Most of the respondents (1,005, 96%) found the vignettes easy to understand and 24 (2%) were neutral. The product scenarios in the vignettes were perceived to have a medium-stakes impact, confirming that participant perceptions (971, 93%) aligned with our intent to study medium-stakes products.
4.3 Factorial Survey Results
Therefore, we present the results of the 16 factorial surveys that successfully manipulated the independent variable. For each study, we include information pertaining to each research question: the number of participants who preferred [Product A] and [Product V], along with the reasons participants provided for their preferences, which provide insights into their perceptions. For each study, we also present the effect sizes (measured in generalized eta squared, noted as
\(\eta _G^2\) ) on the dependent variables and, where applicable, interaction effects. Despite
\(\eta _G^2\) values ranging from 0 to 1, to help interpret the directionality of the effects, we use the additive inverse of
\(\eta _G^2\) to indicate when [Product V] received more positive ratings with the dependent variables. The factorial surveys of most guidelines did not show statistically significant interaction effects between guideline compliance and AI performance on UX metrics (see Table
6 in Appendix
A), except for Guidelines 11, 13, and 15 (see Figures
12,
15,
18). Each of these guidelines demonstrated interaction effects on several UX metrics, but only the interaction effect for Guideline 13 had substantiated effect sizes. This also suggests that AI performance did not significantly influence the impact of guideline compliance on user perception and the different aspects of UX we tested. Therefore, we combine the results for both levels of AI performance when reporting the results for each guideline.

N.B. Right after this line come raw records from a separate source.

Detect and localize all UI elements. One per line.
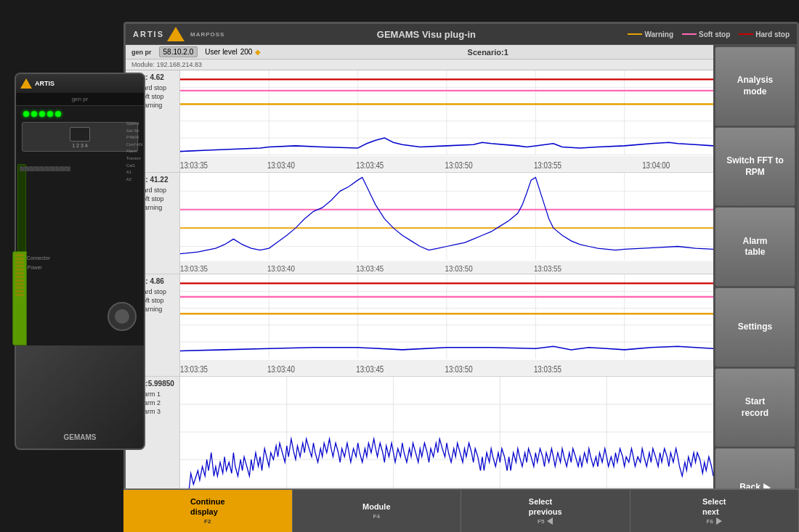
brand-stack: MARPOSS (190, 31, 224, 38)
svg-text:13:03:50: 13:03:50 (445, 364, 473, 374)
svg-text:13:03:40: 13:03:40 (267, 160, 295, 170)
module-label: Module (362, 502, 391, 512)
user-level-value: 200 (240, 48, 253, 56)
next-chevron-icon (716, 517, 722, 525)
select-next-fkey: F6 (707, 518, 713, 525)
brand-area: ARTIS MARPOSS (133, 27, 224, 41)
hard-stop-legend-label: Hard stop (755, 30, 790, 38)
device-lower-labels: X Connector 3: Power (16, 251, 144, 275)
svg-text:13:03:50: 13:03:50 (445, 160, 473, 170)
alarm-table-button[interactable]: Alarmtable (715, 207, 795, 287)
green-connector-left (12, 251, 27, 345)
legend-area: Warning Soft stop Hard stop (628, 30, 790, 38)
chart-1-svg: 13:03:35 13:03:40 13:03:45 13:03:50 13:0… (180, 70, 713, 172)
device-brand-label: ARTIS (35, 80, 54, 87)
chart-panel-3: Peak: 4.86 Hard stop Soft stop Warn (126, 274, 713, 377)
svg-text:13:04:00: 13:04:00 (642, 160, 670, 170)
select-previous-label: Selectprevious (529, 496, 562, 517)
svg-text:13:03:45: 13:03:45 (356, 160, 384, 170)
artis-logo-triangle (167, 27, 184, 41)
device-body: 1 2 3 4 ⬛⬛⬛⬛⬛⬛⬛⬛⬛⬛ Speed Set Sh P4900 Co… (16, 106, 144, 251)
select-previous-fkey: F5 (538, 518, 544, 525)
hard-stop-legend-line (739, 33, 753, 35)
analysis-mode-button[interactable]: Analysismode (715, 46, 795, 126)
device-connector-area: X Connector 3: Power (16, 251, 144, 345)
warning-legend-label: Warning (644, 30, 673, 38)
led-4 (47, 111, 53, 117)
port-area: 1 2 3 4 (22, 122, 138, 152)
hard-stop-legend: Hard stop (739, 30, 790, 38)
device-top-brand: gen pr (72, 96, 89, 102)
continue-display-button[interactable]: Continuedisplay F2 (123, 490, 293, 532)
screen-content: gen pr 58.10.2.0 User level 200 ◆ Scenar… (126, 45, 797, 529)
select-next-button[interactable]: Selectnext F6 (630, 490, 800, 532)
artis-logo-area: ARTIS (133, 27, 184, 41)
chart-1-plot: 13:03:35 13:03:40 13:03:45 13:03:50 13:0… (180, 70, 713, 172)
soft-stop-legend-line (682, 33, 697, 35)
led-5 (55, 111, 61, 117)
module-info: Module: 192.168.214.83 (131, 61, 202, 68)
marposs-label: MARPOSS (190, 31, 224, 38)
alarm-table-label: Alarmtable (742, 236, 767, 258)
user-level-area: User level 200 ◆ (205, 48, 261, 56)
charts-area: gen pr 58.10.2.0 User level 200 ◆ Scenar… (126, 45, 713, 529)
svg-text:13:03:35: 13:03:35 (180, 160, 208, 170)
module-info-bar: Module: 192.168.214.83 (126, 60, 713, 70)
continue-display-fkey: F2 (204, 518, 211, 525)
svg-text:13:03:45: 13:03:45 (356, 264, 384, 272)
chart-3-svg: 13:03:35 13:03:40 13:03:45 13:03:50 13:0… (180, 274, 713, 376)
led-1 (23, 111, 29, 117)
svg-text:13:03:45: 13:03:45 (356, 364, 384, 374)
select-next-label: Selectnext (702, 496, 726, 517)
select-previous-button[interactable]: Selectprevious F5 (461, 490, 630, 532)
svg-text:13:03:40: 13:03:40 (267, 364, 295, 374)
artis-triangle-icon (20, 78, 32, 89)
info-bar: gen pr 58.10.2.0 User level 200 ◆ Scenar… (126, 45, 713, 60)
led-2 (31, 111, 37, 117)
sidebar-buttons: Analysismode Switch FFT toRPM Alarmtable… (713, 45, 797, 529)
continue-display-label: Continuedisplay (190, 496, 225, 517)
soft-stop-legend-label: Soft stop (699, 30, 730, 38)
start-record-label: Startrecord (742, 396, 768, 419)
logo-small-area: gen pr (131, 49, 152, 56)
chart-2-plot: 13:03:35 13:03:40 13:03:45 13:03:50 13:0… (180, 173, 713, 274)
module-fkey: F4 (373, 513, 380, 520)
svg-text:13:03:40: 13:03:40 (267, 264, 295, 272)
svg-text:13:03:55: 13:03:55 (534, 264, 561, 272)
svg-text:13:03:35: 13:03:35 (180, 364, 208, 374)
chart-panel-1: Peak: 4.62 Hard stop Soft stop Warn (126, 70, 713, 173)
screen-title: GEMAMS Visu plug-in (377, 29, 476, 40)
bottom-bar: Continuedisplay F2 Module F4 Selectprevi… (123, 488, 799, 532)
warning-legend: Warning (628, 30, 673, 38)
diamond-icon: ◆ (255, 48, 261, 56)
led-row (19, 109, 141, 119)
artis-brand-text: ARTIS (133, 30, 164, 38)
switch-fft-rpm-label: Switch FFT toRPM (726, 155, 784, 178)
prev-chevron-icon (547, 517, 553, 525)
device-bottom-label: GEMAMS (16, 433, 144, 441)
svg-text:13:03:55: 13:03:55 (534, 160, 561, 170)
switch-fft-rpm-button[interactable]: Switch FFT toRPM (715, 127, 795, 207)
settings-button[interactable]: Settings (715, 287, 795, 367)
svg-text:13:03:55: 13:03:55 (534, 364, 561, 374)
chart-3-plot: 13:03:35 13:03:40 13:03:45 13:03:50 13:0… (180, 274, 713, 376)
user-level-label: User level (205, 48, 237, 56)
select-next-icon-area: F6 (707, 517, 722, 525)
settings-label: Settings (738, 322, 772, 333)
led-3 (39, 111, 45, 117)
genp-logo: gen pr (131, 49, 152, 56)
svg-text:13:03:35: 13:03:35 (180, 264, 208, 272)
version-tag: 58.10.2.0 (159, 46, 198, 57)
device-top: ARTIS (16, 74, 144, 93)
screen-title-bar: ARTIS MARPOSS GEMAMS Visu plug-in Warnin… (126, 24, 797, 45)
main-container: ARTIS gen pr 1 2 3 4 ⬛⬛⬛⬛⬛⬛⬛⬛⬛⬛ S (0, 0, 799, 532)
start-record-button[interactable]: Startrecord (715, 368, 795, 448)
svg-text:13:03:50: 13:03:50 (445, 264, 473, 272)
device-labels: Speed Set Sh P4900 Conf AN Alarm Transm … (126, 120, 142, 183)
module-button[interactable]: Module F4 (293, 490, 462, 532)
device-knob (108, 302, 137, 331)
warning-legend-line (628, 33, 642, 35)
soft-stop-legend: Soft stop (682, 30, 730, 38)
select-previous-icon-area: F5 (538, 517, 553, 525)
analysis-mode-label: Analysismode (737, 75, 773, 97)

When discussing the qualitative results, in an attempt to keep the summaries concise, we focus on dominant themes. For example, if only one or two participants preferred [Product V], their comments are not summarized unless they provide insights into nuances of applying a guideline.
G1: Make Clear what the System Can Do.
The vignettes described a coaching feature in a presentation application. [Product A] informed users of the presentation coach’s capabilities with a detailed list of features, while [Product V] used a generic statement: “We will help you improve your presentation style.”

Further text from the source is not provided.